### Extracted page text data
- - -

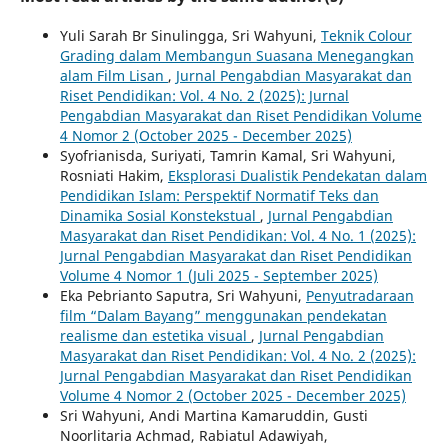
Yuli Sarah Br Sinulingga, Sri Wahyuni,
Teknik Colour
Grading dalam Membangun Suasana Menegangkan
alam Film Lisan
,
Jurnal Pengabdian Masyarakat dan
Riset Pendidikan: Vol. 4 No. 2 (2025): Jurnal
Pengabdian Masyarakat dan Riset Pendidikan Volume
4 Nomor 2 (October 2025 - December 2025)
Syofrianisda, Suriyati, Tamrin Kamal, Sri Wahyuni,
Rosniati Hakim,
Eksplorasi Dualistik Pendekatan dalam
Pendidikan Islam: Perspektif Normatif Teks dan
Dinamika Sosial Konstekstual
,
Jurnal Pengabdian
Masyarakat dan Riset Pendidikan: Vol. 4 No. 1 (2025):
Jurnal Pengabdian Masyarakat dan Riset Pendidikan
Volume 4 Nomor 1 (Juli 2025 - September 2025)
Eka Pebrianto Saputra, Sri Wahyuni,
Penyutradaraan
film “Dalam Bayang” menggunakan pendekatan
realisme dan estetika visual
,
Jurnal Pengabdian
Masyarakat dan Riset Pendidikan: Vol. 4 No. 2 (2025):
Jurnal Pengabdian Masyarakat dan Riset Pendidikan
Volume 4 Nomor 2 (October 2025 - December 2025)
Sri Wahyuni, Andi Martina Kamaruddin, Gusti
Noorlitaria Achmad, Rabiatul Adawiyah,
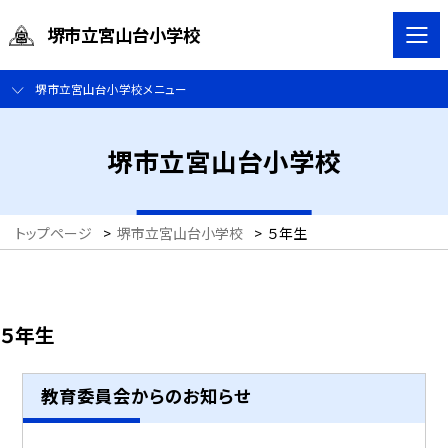
堺市立宮山台小学校
堺市立宮山台小学校メニュー
堺市立宮山台小学校
トップページ
>
堺市立宮山台小学校
>
５年生
５年生
教育委員会からのお知らせ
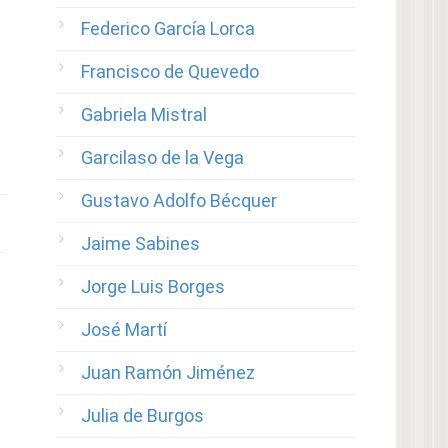
Federico García Lorca
Francisco de Quevedo
Gabriela Mistral
Garcilaso de la Vega
Gustavo Adolfo Bécquer
Jaime Sabines
Jorge Luis Borges
José Martí
Juan Ramón Jiménez
Julia de Burgos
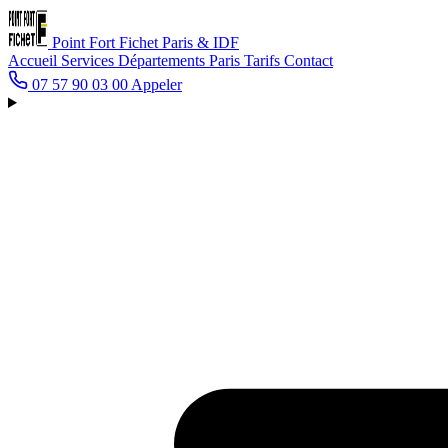
Point Fort Fichet
Paris & IDF
Accueil
Services
Départements
Paris
Tarifs
Contact
07 57 90 03 00
Appeler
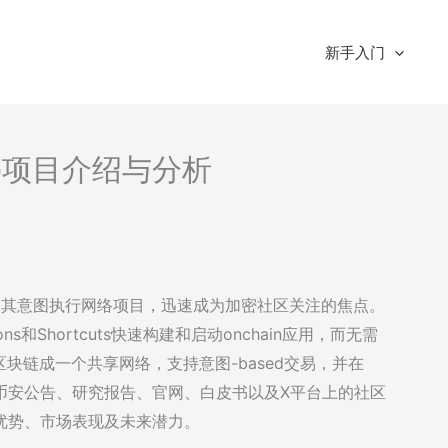
新手入门
so项目介绍与分析
，作为其意图执行网络项目，迅速成为加密社区关注的焦点。
s和Shortcuts快速构建和启动onchain应用，而无需
块链成一个共享网络，支持意图-based交易，并在
于币安公告、研究报告、官网、白皮书以及X平台上的社区
术优势、市场表现及未来潜力。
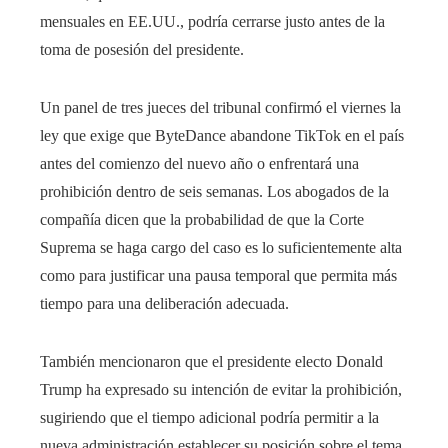
mensuales en EE.UU., podría cerrarse justo antes de la
toma de posesión del presidente.
Un panel de tres jueces del tribunal confirmó el viernes la
ley que exige que ByteDance abandone TikTok en el país
antes del comienzo del nuevo año o enfrentará una
prohibición dentro de seis semanas. Los abogados de la
compañía dicen que la probabilidad de que la Corte
Suprema se haga cargo del caso es lo suficientemente alta
como para justificar una pausa temporal que permita más
tiempo para una deliberación adecuada.
También mencionaron que el presidente electo Donald
Trump ha expresado su intención de evitar la prohibición,
sugiriendo que el tiempo adicional podría permitir a la
nueva administración establecer su posición sobre el tema,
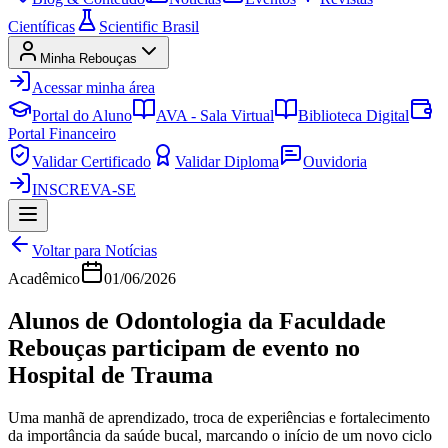
Científicas
Scientific Brasil
Minha Rebouças
Acessar minha área
Portal do Aluno
AVA - Sala Virtual
Biblioteca Digital
Portal Financeiro
Validar Certificado
Validar Diploma
Ouvidoria
INSCREVA-SE
Voltar para Notícias
Acadêmico
01/06/2026
Alunos de Odontologia da Faculdade
Rebouças participam de evento no
Hospital de Trauma
Uma manhã de aprendizado, troca de experiências e fortalecimento
da importância da saúde bucal, marcando o início de um novo ciclo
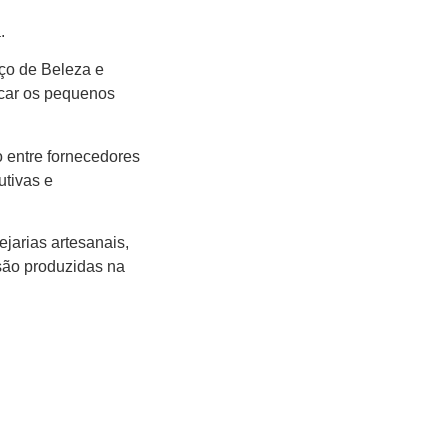
.
ço de Beleza e
ncar os pequenos
 entre fornecedores
utivas e
jarias artesanais,
 são produzidas na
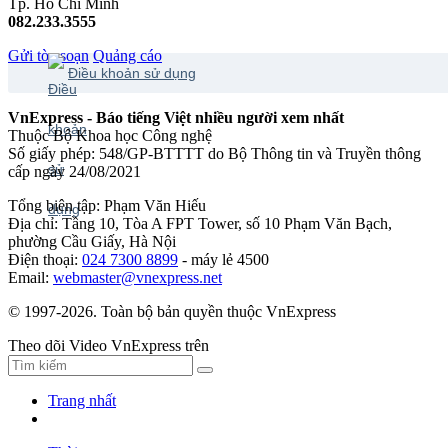
Tp. Hồ Chí Minh
082.233.3555
Gửi tòa soạn
Quảng cáo
Điều khoản sử dụng
VnExpress - Báo tiếng Việt nhiều người xem nhất
Thuộc Bộ Khoa học Công nghệ
Số giấy phép: 548/GP-BTTTT do Bộ Thông tin và Truyền thông
cấp ngày 24/08/2021
Tổng biên tập: Phạm Văn Hiếu
Địa chỉ: Tầng 10, Tòa A FPT Tower, số 10 Phạm Văn Bạch,
phường Cầu Giấy, Hà Nội
Điện thoại:
024 7300 8899
- máy lẻ 4500
Email:
webmaster@vnexpress.net
© 1997-2026. Toàn bộ bản quyền thuộc VnExpress
Theo dõi Video VnExpress trên
Trang nhất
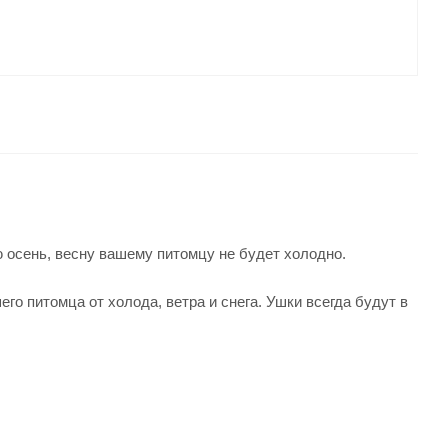
 осень, весну вашему питомцу не будет холодно.
го питомца от холода, ветра и снега. Ушки всегда будут в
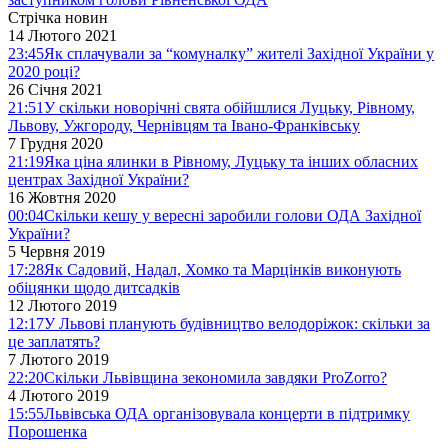
Стрічка новин
14 Лютого 2021
23:45
Як сплачували за “комуналку” жителі Західної України у
2020 році?
26 Січня 2021
21:51
У скільки новорічні свята обійшлися Луцьку, Рівному,
Львову, Ужгороду, Чернівцям та Івано-Франківську
7 Грудня 2020
21:19
Яка ціна ялинки в Рівному, Луцьку та інших обласних
центрах Західної України?
16 Жовтня 2020
00:04
Скільки кешу у вересні заробили голови ОДА Західної
України?
5 Червня 2019
17:28
Як Садовий, Надал, Хомко та Марцінків виконують
обіцянки щодо дитсадків
12 Лютого 2019
12:17
У Львові планують будівництво велодоріжок: скільки за
це заплатять?
7 Лютого 2019
22:20
Скільки Львівщина зекономила завдяки ProZorro?
4 Лютого 2019
15:55
Львівська ОДА організовувала концерти в підтримку
Порошенка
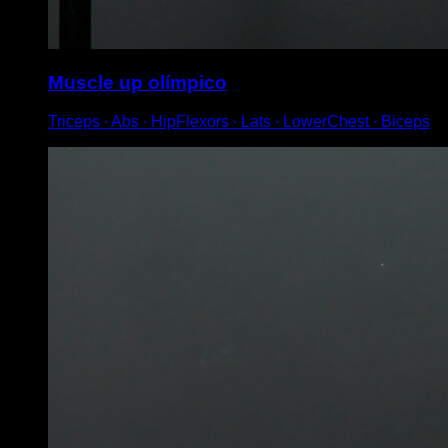
Muscle up olímpico
Triceps ∙ Abs ∙ HipFlexors ∙ Lats ∙ LowerChest ∙ Biceps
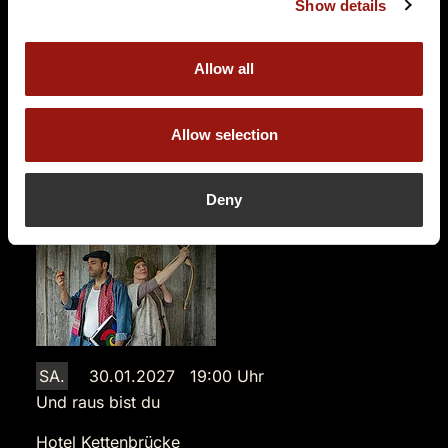
Show details
Zollrain 16
5000 Aarau
Auf der Karte anzeigen
Allow all
139,90 €
Allow selection
Tickets kaufen
Deny
SA.
30.01.2027 19:00 Uhr
Und raus bist du
Hotel Kettenbrücke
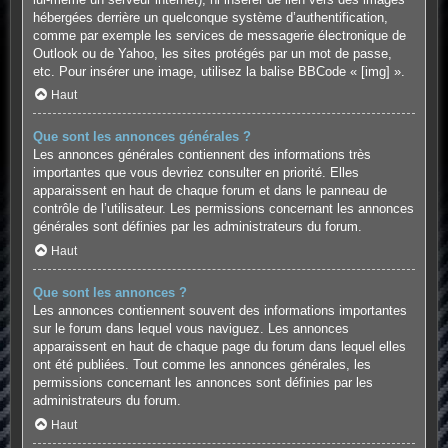
hébergées derrière un quelconque système d’authentification,
comme par exemple les services de messagerie électronique de
Outlook ou de Yahoo, les sites protégés par un mot de passe,
etc. Pour insérer une image, utilisez la balise BBCode « [img] ».
Haut
Que sont les annonces générales ?
Les annonces générales contiennent des informations très
importantes que vous devriez consulter en priorité. Elles
apparaissent en haut de chaque forum et dans le panneau de
contrôle de l’utilisateur. Les permissions concernant les annonces
générales sont définies par les administrateurs du forum.
Haut
Que sont les annonces ?
Les annonces contiennent souvent des informations importantes
sur le forum dans lequel vous naviguez. Les annonces
apparaissent en haut de chaque page du forum dans lequel elles
ont été publiées. Tout comme les annonces générales, les
permissions concernant les annonces sont définies par les
administrateurs du forum.
Haut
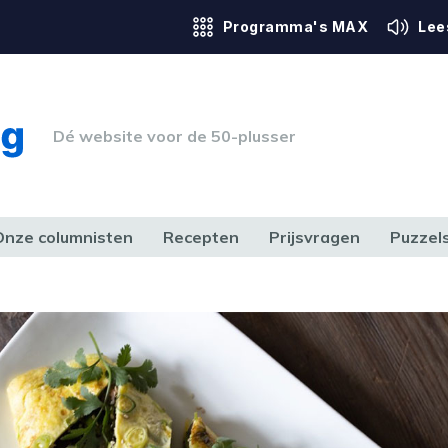
Programma's MAX
Lee
Dé website voor de 50-plusser
Onze columnisten
Recepten
Prijsvragen
Puzzel
ERK & RECHT
GEZONDHEID & SPORT
HUIS, TUIN & HOBBY
MEDIA & 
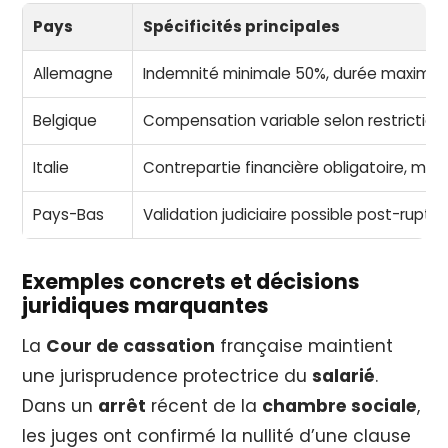
Pays
Spécificités principales
Allemagne
Indemnité minimale 50%, durée maximal
Belgique
Compensation variable selon restriction
Italie
Contrepartie financière obligatoire, mi
Pays-Bas
Validation judiciaire possible post-ruptur
Exemples concrets et décisions
juridiques marquantes
La
Cour de cassation
française maintient
une jurisprudence protectrice du
salarié
.
Dans un
arrêt
récent de la
chambre sociale
,
les juges ont confirmé la nullité d’une clause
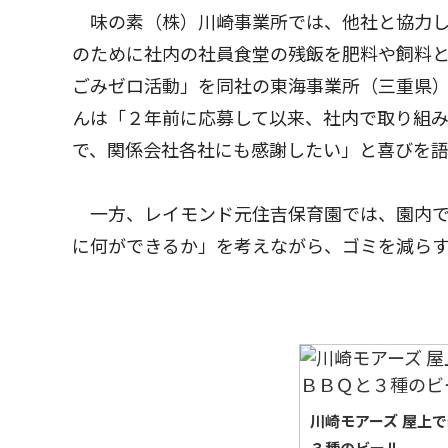
味の素（株）川崎事業所では、他社と協力し
のために社内の社員食堂の残飯を肥料や飼料
ごみゼロ活動」を同社の東海事業所（三重県
んは「２年前に応募して以来、社内で取り組
で、関係会社各社にも感謝したい」と喜びを
一方、レイモンド元住吉保育園では、園内で
に何ができるか」を考えながら、ゴミを減ら
川崎モアーズ 屋上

- - -

Copy the data word for word, no pictures.

### The answer
Yuli Sarah Br Sinulingga, Sri Wahyuni,
Teknik Colour
Grading dalam Membangun Suasana Menegangkan
alam Film Lisan
,
Jurnal Pengabdian Masyarakat dan
Riset Pendidikan: Vol. 4 No. 2 (2025): Jurnal
Pengabdian Masyarakat dan Riset Pendidikan Volume
4 Nomor 2 (October 2025 - December 2025)
Syofrianisda, Suriyati, Tamrin Kamal, Sri Wahyuni,
Rosniati Hakim,
Eksplorasi Dualistik Pendekatan dalam
Pendidikan Islam: Perspektif Normatif Teks dan
Dinamika Sosial Konstekstual
,
Jurnal Pengabdian
Masyarakat dan Riset Pendidikan: Vol. 4 No. 1 (2025):
Jurnal Pengabdian Masyarakat dan Riset Pendidikan
Volume 4 Nomor 1 (Juli 2025 - September 2025)
Eka Pebrianto Saputra, Sri Wahyuni,
Penyutradaraan
film “Dalam Bayang” menggunakan pendekatan
realisme dan estetika visual
,
Jurnal Pengabdian
Masyarakat dan Riset Pendidikan: Vol. 4 No. 2 (2025):
Jurnal Pengabdian Masyarakat dan Riset Pendidikan
Volume 4 Nomor 2 (October 2025 - December 2025)
Sri Wahyuni, Andi Martina Kamaruddin, Gusti
Noorlitaria Achmad, Rabiatul Adawiyah,
堺市立宮山台小学校
堺市立宮山台小学校メニュー
堺市立宮山台小学校
トップページ
>
堺市立宮山台小学校
>
５年生
５年生
教育委員会からのお知らせ
Federico García Lorca
Francisco de Quevedo
Gabriela Mistral
Garcilaso de la Vega
Gustavo Adolfo Bécquer
Jaime Sabines
Jorge Luis Borges
José Martí
Juan Ramón Jiménez
Julia de Burgos
Point Fort Fichet
Paris & IDF
Accueil
Services
Départements
Paris
Tarifs
Contact
07 57 90 03 00
Appeler
新手入门
so项目介绍与分析
，作为其意图执行网络项目，迅速成为加密社区关注的焦点。
s和Shortcuts快速构建和启动onchain应用，而无需
块链成一个共享网络，支持意图-based交易，并在
于币安公告、研究报告、官网、白皮书以及X平台上的社区
术优势、市场表现及未来潜力。
mensuales en EE.UU., podría cerrarse justo antes de la
toma de posesión del presidente.
Un panel de tres jueces del tribunal confirmó el viernes la
ley que exige que ByteDance abandone TikTok en el país
antes del comienzo del nuevo año o enfrentará una
prohibición dentro de seis semanas. Los abogados de la
compañía dicen que la probabilidad de que la Corte
Suprema se haga cargo del caso es lo suficientemente alta
como para justificar una pausa temporal que permita más
tiempo para una deliberación adecuada.
También mencionaron que el presidente electo Donald
Trump ha expresado su intención de evitar la prohibición,
sugiriendo que el tiempo adicional podría permitir a la
nueva administración establecer su posición sobre el tema,
Científicas
Scientific Brasil
Minha Rebouças
Acessar minha área
Portal do Aluno
AVA - Sala Virtual
Biblioteca Digital
Portal Financeiro
Validar Certificado
Validar Diploma
Ouvidoria
INSCREVA-SE
Voltar para Notícias
Acadêmico
01/06/2026
Alunos de Odontologia da Faculdade
Rebouças participam de evento no
Hospital de Trauma
Uma manhã de aprendizado, troca de experiências e fortalecimento
da importância da saúde bucal, marcando o início de um novo ciclo
.
ço de Beleza e
ncar os pequenos
 entre fornecedores
utivas e
jarias artesanais,
 são produzidas na
Tp. Hồ Chí Minh
082.233.3555
Gửi tòa soạn
Quảng cáo
Điều khoản sử dụng
VnExpress - Báo tiếng Việt nhiều người xem nhất
Thuộc Bộ Khoa học Công nghệ
Số giấy phép: 548/GP-BTTTT do Bộ Thông tin và Truyền thông
cấp ngày 24/08/2021
Tổng biên tập: Phạm Văn Hiếu
Địa chỉ: Tầng 10, Tòa A FPT Tower, số 10 Phạm Văn Bạch,
phường Cầu Giấy, Hà Nội
Điện thoại:
024 7300 8899
- máy lẻ 4500
Email:
webmaster@vnexpress.net
© 1997-2026. Toàn bộ bản quyền thuộc VnExpress
Theo dõi Video VnExpress trên
Trang nhất
 осень, весну вашему питомцу не будет холодно.
го питомца от холода, ветра и снега. Ушки всегда будут в
Стрічка новин
14 Лютого 2021
23:45
Як сплачували за “комуналку” жителі Західної України у
2020 році?
26 Січня 2021
21:51
У скільки новорічні свята обійшлися Луцьку, Рівному,
Львову, Ужгороду, Чернівцям та Івано-Франківську
7 Грудня 2020
21:19
Яка ціна ялинки в Рівному, Луцьку та інших обласних
центрах Західної України?
16 Жовтня 2020
00:04
Скільки кешу у вересні заробили голови ОДА Західної
України?
5 Червня 2019
17:28
Як Садовий, Надал, Хомко та Марцінків виконують
обіцянки щодо дитсадків
12 Лютого 2019
12:17
У Львові планують будівництво велодоріжок: скільки за
це заплатять?
7 Лютого 2019
22:20
Скільки Львівщина зекономила завдяки ProZorro?
4 Лютого 2019
15:55
Львівська ОДА організовувала концерти в підтримку
Порошенка
Muscle up olímpico
Triceps ∙ Abs ∙ HipFlexors ∙ Lats ∙ LowerChest ∙ Biceps
Show details
Zollrain 16
5000 Aarau
Auf der Karte anzeigen
Allow all
139,90 €
Allow selection
Tickets kaufen
Deny
SA.
30.01.2027 19:00 Uhr
Und raus bist du
Hotel Kettenbrücke
hébergées derrière un quelconque système d’authentification,
comme par exemple les services de messagerie électronique de
Outlook ou de Yahoo, les sites protégés par un mot de passe,
etc. Pour insérer une image, utilisez la balise BBCode « [img] ».
Haut
Que sont les annonces générales ?
Les annonces générales contiennent des informations très
importantes que vous devriez consulter en priorité. Elles
apparaissent en haut de chaque forum et dans le panneau de
contrôle de l’utilisateur. Les permissions concernant les annonces
générales sont définies par les administrateurs du forum.
Haut
Que sont les annonces ?
Les annonces contiennent souvent des informations importantes
sur le forum dans lequel vous naviguez. Les annonces
apparaissent en haut de chaque page du forum dans lequel elles
ont été publiées. Tout comme les annonces générales, les
permissions concernant les annonces sont définies par les
administrateurs du forum.
Haut
Programma's MAX
Lee
Dé website voor de 50-plusser
Onze columnisten
Recepten
Prijsvragen
Puzzel
ERK & RECHT
GEZONDHEID & SPORT
HUIS, TUIN & HOBBY
MEDIA & 
Pays
Spécificités principales
Allemagne
Indemnité minimale 50%, durée maximal
Belgique
Compensation variable selon restriction
Italie
Contrepartie financière obligatoire, mi
Pays-Bas
Validation judiciaire possible post-ruptur
Exemples concrets et décisions
juridiques marquantes
La
Cour de cassation
française maintient
une jurisprudence protectrice du
salarié
.
Dans un
arrêt
récent de la
chambre sociale
,
les juges ont confirmé la nullité d’une clause
味の素（株）川崎事業所では、他社と協力し
のために社内の社員食堂の残飯を肥料や飼料
ごみゼロ活動」を同社の東海事業所（三重県
んは「２年前に応募して以来、社内で取り組
で、関係会社各社にも感謝したい」と喜びを
一方、レイモンド元住吉保育園では、園内で
に何ができるか」を考えながら、ゴミを減ら
川崎モアーズ 屋上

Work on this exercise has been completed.